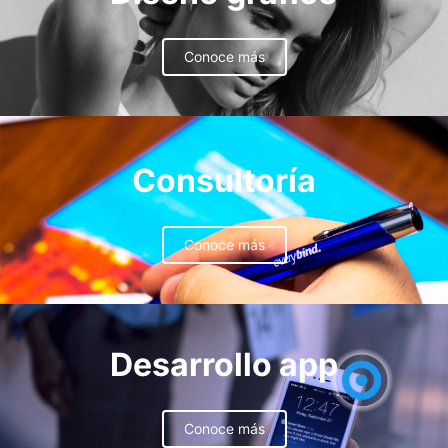
Conoce más
Consultoría
Conoce más
Desarrollo app
Conoce más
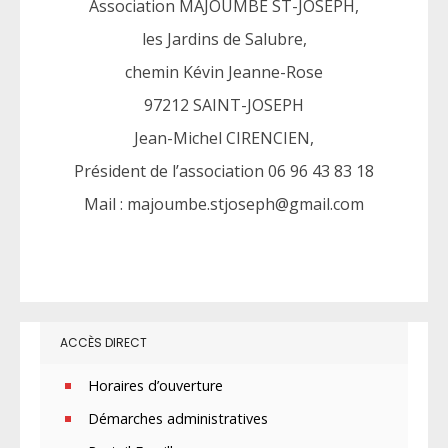
Association MAJOUMBE ST-JOSEPH,
les Jardins de Salubre,
chemin Kévin Jeanne-Rose
97212 SAINT-JOSEPH
Jean-Michel CIRENCIEN,
Président de l’association 06 96 43 83 18
Mail : majoumbe.stjoseph@gmail.com
ACCÈS DIRECT
Horaires d’ouverture
Démarches administratives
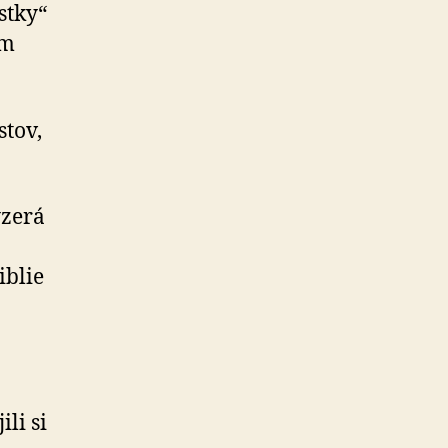
stky“
om
stov,
yzerá
iblie
ili si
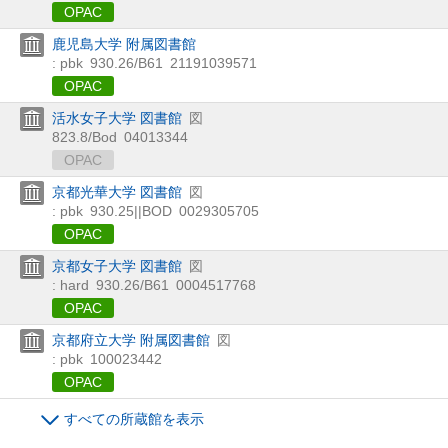
OPAC
鹿児島大学 附属図書館
: pbk
930.26/B61
21191039571
OPAC
活水女子大学 図書館
図
823.8/Bod
04013344
OPAC
京都光華大学 図書館
図
: pbk
930.25||BOD
0029305705
OPAC
京都女子大学 図書館
図
: hard
930.26/B61
0004517768
OPAC
京都府立大学 附属図書館
図
: pbk
100023442
OPAC
すべての所蔵館を表示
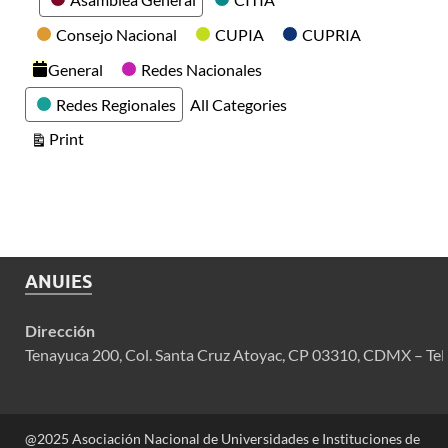
Consejo Nacional
CUPIA
CUPRIA
General
Redes Nacionales
Redes Regionales
All Categories
View
Print
ANUIES
Dirección
Tenayuca 200, Col. Santa Cruz Atoyac, CP 03310, CDMX – Tel
@2025 Asociación Nacional de Universidades e Instituciones de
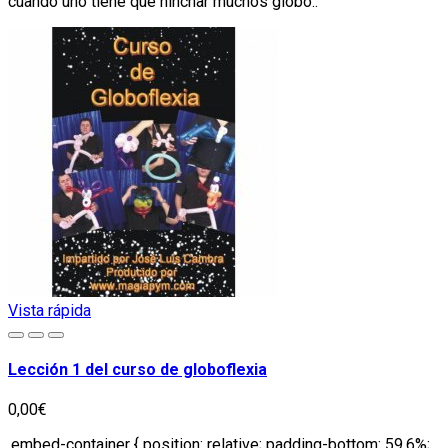
cuando uno tiene que hinchar muchos globo..
Vista rápida
Lección 1 del curso de globoflexia
0,00€
.embed-container { position: relative; padding-bottom: 59.6%;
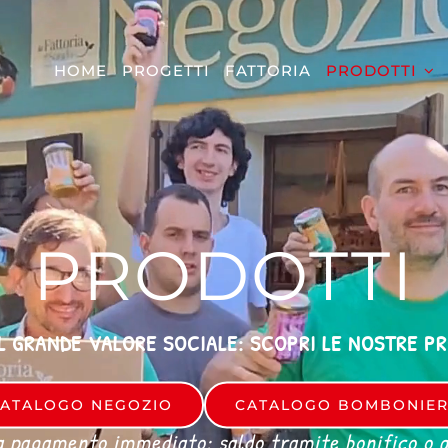
HOME
PROGETTI
FATTORIA
PRODOTTI
PRODOTTI
L GRANDE VALORE SOCIALE: SCOPRI LE NOSTRE P
ATALOGO NEGOZIO
CATALOGO BOMBONIE
a pagamento immediato: saldo tramite bonifico o al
======
PROBLEM DETAILS: From the first line to the last, transcribe the listing exactly; skip the pictures.

FINISHED EXERCISE:
Conoce más
Consultoría
Conoce más
Desarrollo app
Conoce más
Association MAJOUMBE ST-JOSEPH,
les Jardins de Salubre,
chemin Kévin Jeanne-Rose
97212 SAINT-JOSEPH
Jean-Michel CIRENCIEN,
Président de l’association 06 96 43 83 18
Mail : majoumbe.stjoseph@gmail.com
ACCÈS DIRECT
Horaires d’ouverture
Démarches administratives
stky“
om
stov,
yzerá
iblie
ili si
OPAC
鹿児島大学 附属図書館
: pbk
930.26/B61
21191039571
OPAC
活水女子大学 図書館
図
823.8/Bod
04013344
OPAC
京都光華大学 図書館
図
: pbk
930.25||BOD
0029305705
OPAC
京都女子大学 図書館
図
: hard
930.26/B61
0004517768
OPAC
京都府立大学 附属図書館
図
: pbk
100023442
OPAC
すべての所蔵館を表示
Consejo Nacional
CUPIA
CUPRIA
General
Redes Nacionales
Redes Regionales
All Categories
View
Print
ANUIES
Dirección
Tenayuca 200, Col. Santa Cruz Atoyac, CP 03310, CDMX – Tel
@2025 Asociación Nacional de Universidades e Instituciones de
cuando uno tiene que hinchar muchos globo..
Vista rápida
Lección 1 del curso de globoflexia
0,00€
.embed-container { position: relative; padding-bottom: 59.6%;
HOME
PROGETTI
FATTORIA
PRODOTTI
PRODOTTI
L GRANDE VALORE SOCIALE: SCOPRI LE NOSTRE P
ATALOGO NEGOZIO
CATALOGO BOMBONIE
a pagamento immediato: saldo tramite bonifico o al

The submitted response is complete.